Les Sages continuèrent d'interroger Abba 'Hilkiya sur sa conduite inhabituelle. Pour quelle raison, tout au long du chemin, le Maître n'a-t-il pas porté ses chaussures, mais les a-t-il chaussées lorsqu'il est arrivé à l'eau ? Il leur dit : tout au long du chemin, je puis voir et prendre garde où je marche, et il n'est donc pas besoin que j'use mes chaussures ; mais dans l'eau, je ne puis voir. C'est pourquoi je chausse mes chaussures, pour ne pas me blesser. Ils demandèrent : pour quelle raison, lorsque le Maître est arrivé aux broussailles et aux épines, a-t-il relevé ses vêtements ? Il leur dit : cette chair-ci guérira si elle est égratignée par les épines, mais ce vêtement-là ne guérira pas s'il est déchiré.
מַאי טַעְמָא כּוּלַּהּ אוֹרְחָא לָא סָיֵים מָר מְסָאנֵיהּ וְכִי מָטֵי לְמַיָּא סָיֵים מְסָאנֵיהּ? אֲמַר לְהוּ: כּוּלַּהּ אוֹרְחָא חָזֵינָא, בְּמַיָּא לָא קָא חָזֵינָא. מַאי טַעְמָא כִּי מְטָא מָר לְהִיזְמֵי וְהִיגֵי דַּלִּינְהוּ לְמָנֵיהּ? אֲמַר לְהוּ: זֶה מַעֲלֶה אֲרוּכָה, וְזֶה אֵינוֹ מַעֲלֶה אֲרוּכָה.

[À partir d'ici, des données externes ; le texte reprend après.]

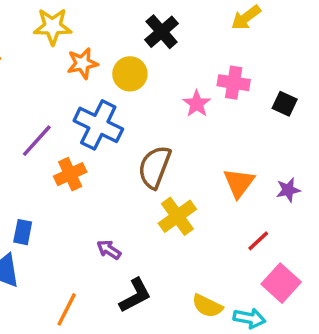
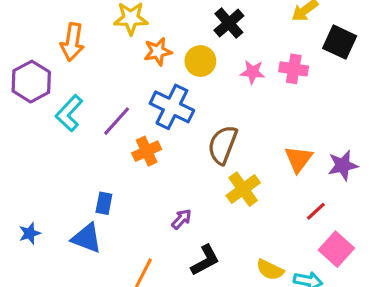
pink star: (197, 104) -> (253, 72), moved, turned -30
black square: (285, 104) -> (340, 42), moved, size x1.5
purple star: (288, 190) -> (343, 165), size x1.4
purple arrow: (109, 250) -> (181, 219), turned 100

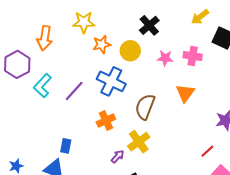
orange cross: (147, 151) -> (106, 120), moved
orange triangle: (298, 159) -> (185, 93), moved
yellow cross: (243, 189) -> (139, 142), moved

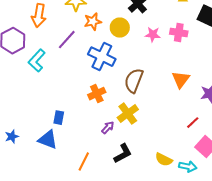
purple line: (74, 91) -> (67, 40), moved
orange triangle: (185, 93) -> (181, 80), moved

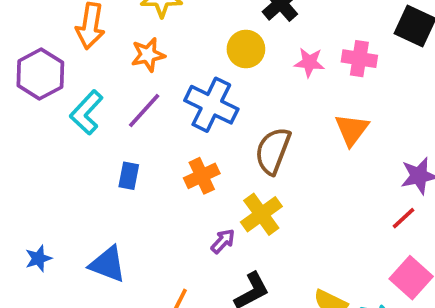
orange star: (93, 22) -> (148, 55), moved
purple line: (67, 40) -> (144, 110), moved
orange triangle: (181, 80) -> (352, 130), moved
blue rectangle: (59, 118) -> (129, 176), moved
red line: (193, 123) -> (404, 218), moved

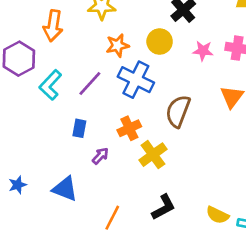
orange star: (148, 55) -> (117, 45), moved
yellow cross: (261, 214) -> (153, 155), moved
purple arrow: (223, 241) -> (100, 156), moved

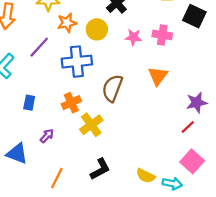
orange star: (117, 45) -> (67, 23), moved
blue cross: (136, 80) -> (77, 62), turned -32
purple line: (90, 84) -> (39, 47), moved
purple arrow: (100, 156) -> (47, 136), moved

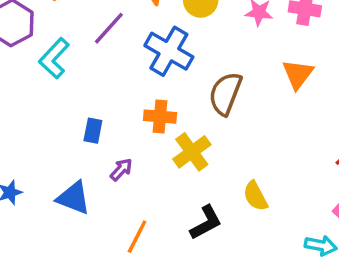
blue cross: (77, 62) -> (169, 51), turned 36
blue rectangle: (29, 103) -> (93, 131), moved
orange cross: (71, 103) -> (160, 117), turned 30
yellow semicircle: (146, 176) -> (255, 196), moved, turned 36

Ils s'enquirent encore : pour quelle raison, lorsque le Maître est arrivé à la ville, la femme du Maître est-elle sortie parée de ses atours ? Il leur dit : elle se vêt ainsi afin que, lorsque je traverse la ville, je ne pose pas mes yeux sur une autre femme. Ils demandèrent : pour quelle raison est-elle entrée la première, puis le Maître ensuite, et nous seulement après ? Il leur dit : parce que vous n'avez pas été éprouvés par moi — je ne pouvais savoir comment vous vous comporteriez, et je n'ai donc pas voulu que vous fussiez seuls avec ma femme.

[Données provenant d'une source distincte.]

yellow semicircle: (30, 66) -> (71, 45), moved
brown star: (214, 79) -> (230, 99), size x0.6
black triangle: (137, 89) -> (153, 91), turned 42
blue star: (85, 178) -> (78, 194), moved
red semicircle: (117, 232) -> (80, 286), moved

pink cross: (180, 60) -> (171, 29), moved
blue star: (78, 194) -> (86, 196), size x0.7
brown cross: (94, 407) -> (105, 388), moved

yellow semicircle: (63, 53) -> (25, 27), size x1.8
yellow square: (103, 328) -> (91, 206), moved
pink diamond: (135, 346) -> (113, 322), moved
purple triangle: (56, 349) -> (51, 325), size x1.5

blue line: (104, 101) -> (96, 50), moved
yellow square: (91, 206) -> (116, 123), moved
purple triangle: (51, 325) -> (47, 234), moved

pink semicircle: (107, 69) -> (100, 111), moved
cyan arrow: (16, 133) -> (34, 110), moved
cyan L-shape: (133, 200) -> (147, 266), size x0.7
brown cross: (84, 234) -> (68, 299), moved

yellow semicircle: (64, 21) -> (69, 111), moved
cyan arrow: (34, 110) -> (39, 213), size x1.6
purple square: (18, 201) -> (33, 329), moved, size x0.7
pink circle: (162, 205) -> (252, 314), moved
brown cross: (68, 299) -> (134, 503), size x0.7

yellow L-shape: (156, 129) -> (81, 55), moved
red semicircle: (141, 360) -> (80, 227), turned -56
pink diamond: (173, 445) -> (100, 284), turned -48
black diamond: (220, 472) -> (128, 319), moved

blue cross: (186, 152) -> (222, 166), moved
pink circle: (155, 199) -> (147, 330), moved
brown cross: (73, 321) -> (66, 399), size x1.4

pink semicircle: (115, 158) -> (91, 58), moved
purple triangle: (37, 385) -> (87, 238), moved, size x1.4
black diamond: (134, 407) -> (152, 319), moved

מַאי טַעְמָא כִּי מְטָא מָר לְמָתָא נָפְקָא דְּבֵיתְהוּ דְּמָר כִּי מִיקַּשְּׁטָא? אֲמַר לְהוּ: כְּדֵי שֶׁלֹּא אֶתֵּן עֵינַי בְּאִשָּׁה אַחֶרֶת. מַאי טַעְמָא עָיְילָא הִיא בְּרֵישָׁא, וַהֲדַר עָיֵיל מָר אַבָּתְרַהּ, וַהֲדַר עָיְילִינַן אֲנַן? אֲמַר לְהוּ מִשּׁוּם דְּלָא בְּדִיקִיתוּ לִי.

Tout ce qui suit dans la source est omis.